## INSTRUCTIONS TO FOLLOW
Scan the entries below and say how many lines contain "establecido". Write only the number.

## RECORDS
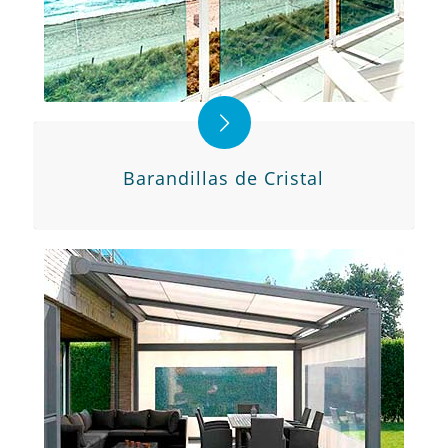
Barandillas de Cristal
---
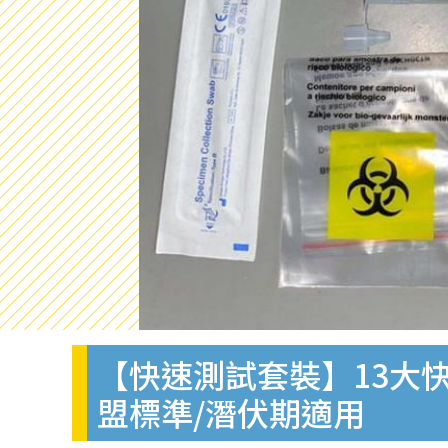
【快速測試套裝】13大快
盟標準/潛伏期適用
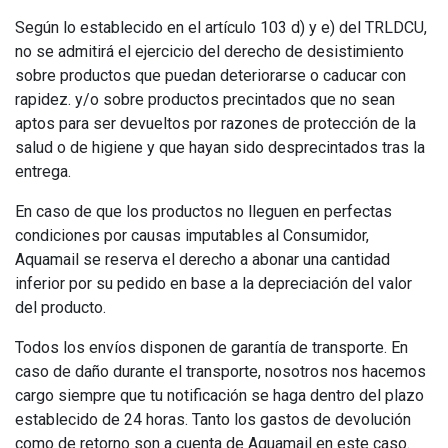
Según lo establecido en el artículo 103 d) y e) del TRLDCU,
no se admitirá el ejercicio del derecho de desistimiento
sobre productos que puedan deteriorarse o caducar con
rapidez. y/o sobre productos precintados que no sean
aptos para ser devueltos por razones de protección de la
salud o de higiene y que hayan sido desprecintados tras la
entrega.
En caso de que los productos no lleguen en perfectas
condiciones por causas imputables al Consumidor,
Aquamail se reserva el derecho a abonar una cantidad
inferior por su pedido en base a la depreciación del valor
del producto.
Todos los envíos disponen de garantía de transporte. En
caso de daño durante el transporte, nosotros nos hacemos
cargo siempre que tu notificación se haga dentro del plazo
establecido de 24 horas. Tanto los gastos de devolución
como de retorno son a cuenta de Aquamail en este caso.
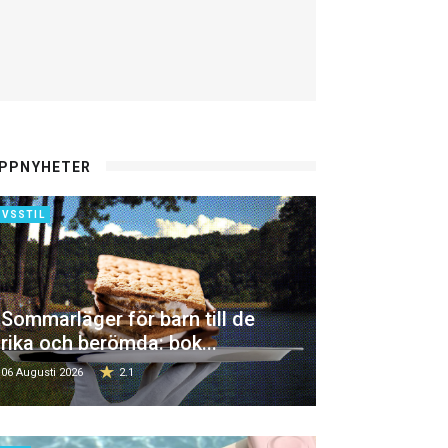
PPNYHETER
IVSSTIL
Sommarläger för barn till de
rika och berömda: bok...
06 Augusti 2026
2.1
---
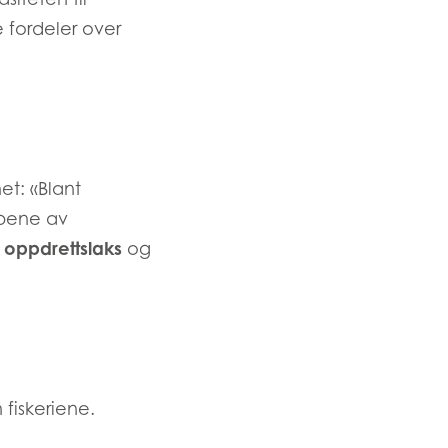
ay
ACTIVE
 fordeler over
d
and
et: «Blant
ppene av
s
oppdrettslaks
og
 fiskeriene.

## RESPONSE TO THIS TASK
2